Sunday, June 01, 2008
A Monstrous Absurdity: An Experiment in Prose
I am a fugitive from the world of everyday reality. At times, my conscience is oppressed, and expects or makes for itself new oppressions from the world I have left behind but that nonetheless proclaims itself in all its power all around me. In the manifold bustle that fills day and night there is probably not a single task in which I can participate with all my heart, and my failure to venture into anything should not be regarded with the certainty of blame or disdain, or even contempt. There is in this a remarkable peace! It might perhaps be said, to alter a proverb, that a bad conscience, as long as it is bad enough, may almost provide a better pillow on which to rest than a good one: the incessant ancillary activity in which the mind engages with a view to acquiring a good individual conscience as the final outcome of all the injustice in which it is embroiled is then abolished, leaving behind in mind and emotions a hectic independence.

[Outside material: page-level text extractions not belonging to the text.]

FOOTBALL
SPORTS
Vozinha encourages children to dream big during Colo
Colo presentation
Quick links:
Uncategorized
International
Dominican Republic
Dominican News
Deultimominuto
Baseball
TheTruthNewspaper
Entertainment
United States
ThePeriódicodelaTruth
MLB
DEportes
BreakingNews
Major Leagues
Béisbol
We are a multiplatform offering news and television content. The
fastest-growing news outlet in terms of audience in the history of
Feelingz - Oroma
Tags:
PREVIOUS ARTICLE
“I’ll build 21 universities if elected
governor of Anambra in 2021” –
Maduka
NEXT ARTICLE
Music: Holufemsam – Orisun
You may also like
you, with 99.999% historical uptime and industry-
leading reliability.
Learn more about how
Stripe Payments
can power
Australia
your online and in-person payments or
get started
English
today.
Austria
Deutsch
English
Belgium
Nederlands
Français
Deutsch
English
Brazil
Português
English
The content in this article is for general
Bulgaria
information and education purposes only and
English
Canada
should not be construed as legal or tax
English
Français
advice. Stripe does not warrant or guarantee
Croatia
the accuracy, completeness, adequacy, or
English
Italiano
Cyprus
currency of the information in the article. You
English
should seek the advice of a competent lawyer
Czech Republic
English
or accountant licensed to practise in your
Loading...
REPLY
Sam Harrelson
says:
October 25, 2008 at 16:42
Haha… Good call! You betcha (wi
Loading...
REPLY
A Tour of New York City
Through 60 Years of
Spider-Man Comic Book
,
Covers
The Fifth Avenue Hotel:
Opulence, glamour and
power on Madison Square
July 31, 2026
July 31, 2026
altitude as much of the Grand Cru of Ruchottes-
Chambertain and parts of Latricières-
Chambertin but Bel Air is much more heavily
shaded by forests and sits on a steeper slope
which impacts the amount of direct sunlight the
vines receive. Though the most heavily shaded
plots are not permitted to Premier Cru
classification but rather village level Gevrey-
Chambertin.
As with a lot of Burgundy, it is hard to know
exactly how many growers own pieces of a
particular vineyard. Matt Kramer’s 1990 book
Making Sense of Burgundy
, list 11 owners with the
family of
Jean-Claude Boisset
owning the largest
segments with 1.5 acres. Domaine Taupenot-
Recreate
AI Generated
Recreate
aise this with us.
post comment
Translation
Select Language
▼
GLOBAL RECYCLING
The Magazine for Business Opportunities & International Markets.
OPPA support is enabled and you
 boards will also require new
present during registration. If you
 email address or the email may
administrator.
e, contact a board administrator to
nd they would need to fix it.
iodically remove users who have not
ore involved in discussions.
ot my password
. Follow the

A tender loneliness, a sky-high arrogance, sometimes pours their splendor over these holidays from the world, alongside one's own feelings the world can then appear clumsily bloated, like a captive balloon circled by swallows, or mutatis mutandis, humbled to a background as small as a forest at the periphery of one's field of vision. The offended civic obligations echo like a distant and crudely intrusive noise; they are insignificant, if not unreal. A monstrous order, which is in the last analysis nothing but a monstrous absurdity: that is the world. And yet every detail I encounter also has the tensed, high-wire-act nature of the once-and-never again, the nature of discovery, which is magical and admits of no repetitions; and whenever I want to speak of this, I do so in the awareness that no word can be uttered twice without changing its meaning.